Wanneer de pantserwagens voor het eerst door de “hotzone” rijden en er cijfers op de huizen blijken te zijn geschilderd om het aantal te redden overlevenden, en nu dus slachtoffers, wordt de toon dramatisch en bezinnend, maar veel tijd om bij dit soort momenten stil te staan gunt Marshall de kijker en zijn personages niet. Dit is duidelijk een film waarin de regisseur niet geïnteresseerd is in subtiliteiten maar waarin hij gewoon zichzelf en het publiek optimaal wil vermaken. Dit is vaak goed nieuws voor de kijker, maar in het geval van het einde van de film, waarin de problematiek van het vinden van een geneesmiddel en terechtstellen van schurkachtige politici wordt opgelost, is het toch wat te simpel.

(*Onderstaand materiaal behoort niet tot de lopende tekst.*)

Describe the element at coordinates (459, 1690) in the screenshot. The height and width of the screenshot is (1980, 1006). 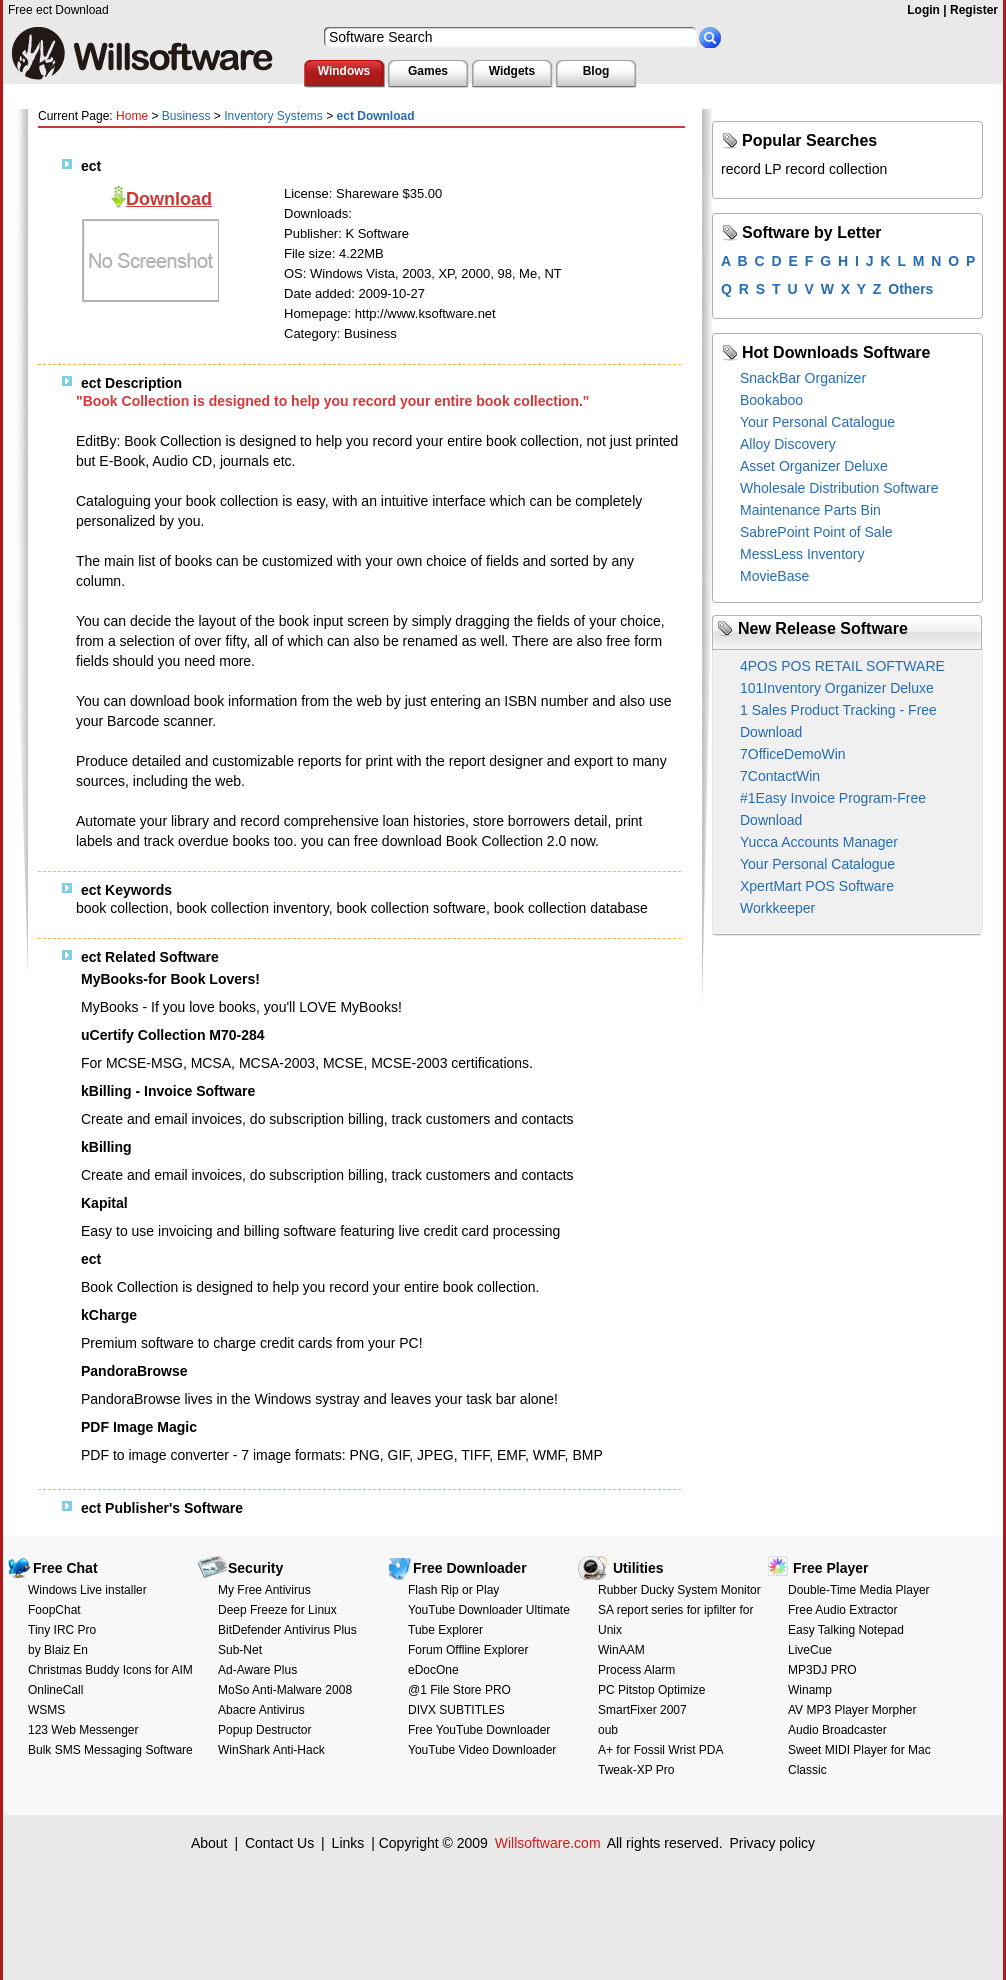
I see `@1 File Store PRO` at that location.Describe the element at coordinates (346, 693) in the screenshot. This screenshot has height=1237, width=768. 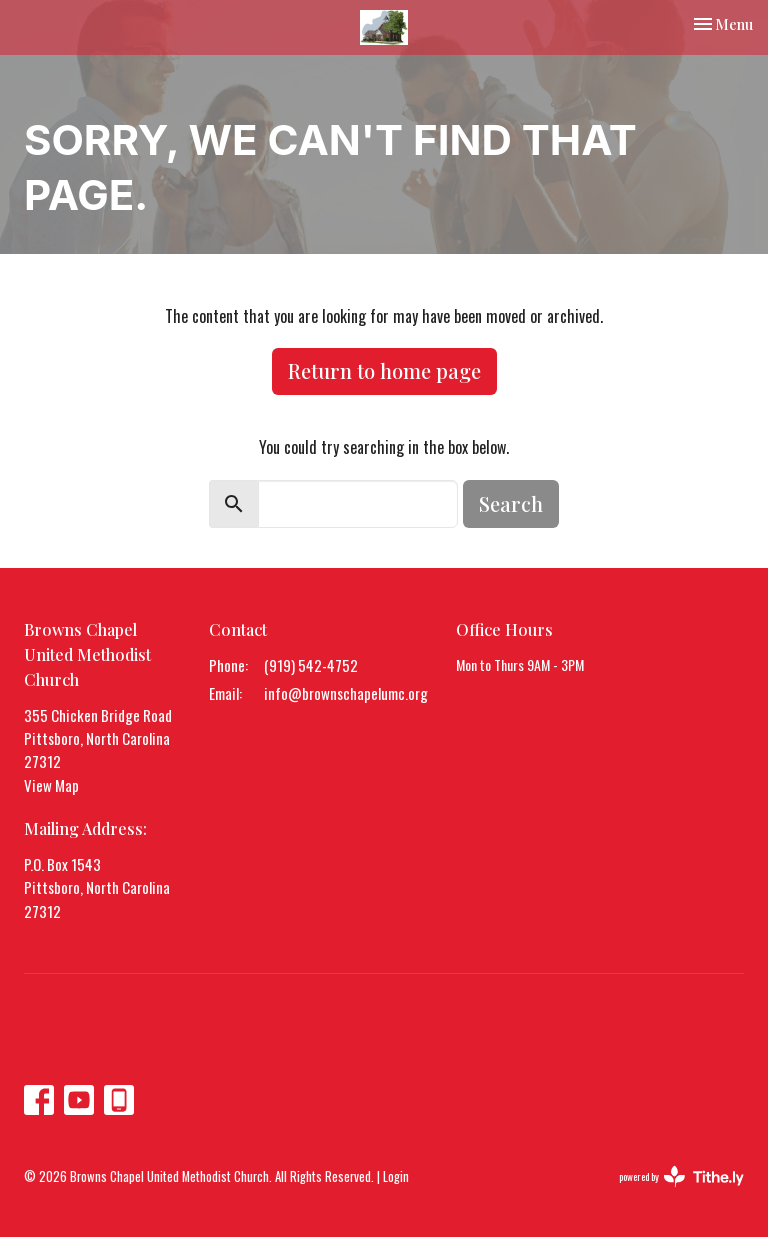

Na alle opbouw en levensgevaarlijke gebeurtenissen die voorafgingen, is hetgene wat hier wordt geboden toch wel erg anticlimactisch en clichématig. Het is een lichte smet op een anderzijds zeer vermakelijke actiefilm. Een film met bijna non-stop actie, een manische schurk met mohawk, afgehakte en tegen de camera stuitende hoofden, veel bloed, zinloos geweld tegen konijntjes (in één van de grappigste shots), een “catfight” in een kelder, een goede dosis aantrekkelijk ingepakte vrouwenbillen – een duidelijke liefhebberij van de regisseur -, een gladiatorenstrijd, en nog veel meer van die heerlijke onzin. ‘Doomsday’ moet het niet altijd hebben van logica, verhaaltechnische overtuigingskracht of innovatie. Kijkers die hier primair in geïnteresseerd zijn, kunnen beter thuis blijven. Voor thrillseekers, echter, die geen “nee” zeggen tegen een ouderwets goede actiefilm met een snufje gore en zwarte humor, is ‘Doomsday’ één groot feest.